The first presidential portraits created from 3-D scan data are now on display in the Smithsonian Castle. The portraits of President Barack Obama were created based on data collected by a Smithsonian-led team of 3-D digital imaging specialists and include a digital and 3-D printed bust and life mask. A video released by the White House details the behind-the-scenes process of scanning, creating and printing the historic portraits and can be seen below. The portraits have been on view in the Commons gallery since Dec. 2nd and were previously displayed at the White House Maker Faire June 18.
The Smithsonian-led team scanned the President earlier this year using two distinct 3-D documentation processes. Experts from the University of Southern California’s Institute for Creative Technologies used their Light Stage face scanner to document the President’s face from ear to ear in high resolution. Next, a Smithsonian team used handheld 3-D scanners and traditional single-lens reflex cameras to record peripheral 3-D data to create an accurate bust.
The data captured was post-processed by 3-D graphics experts at the software company Autodesk to create final high-resolution models. The life mask and bust were then printed using 3D Systems’ Selective Laser Sintering
printers.
The data and the printed models are part of the collection of the Smithsonian’s National Portrait Gallery. The Portrait Gallery’s collection has multiple images of every U.S. president, and these portraits will support the current and future collection of works the museum has to represent Obama.

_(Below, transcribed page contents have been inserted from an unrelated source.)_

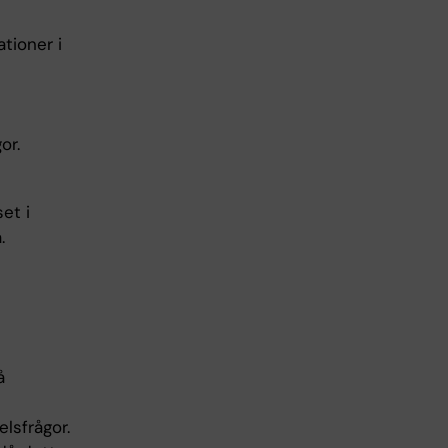
tioner i
or.
et i
.
å
lsfrågor.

The life-mask scan of Obama joins only three other presidential life masks in the Portrait Gallery’s collection: one of George Washington created by Jean-Antoine Houdon and two of Abraham Lincoln created by Leonard Wells Volk (1860) and Clark Mills (1865). The Washington and Lincoln life masks were created using traditional plaster-casting methods. The Lincoln life masks are currently available to explore and download on the Smithsonian’s X 3D website.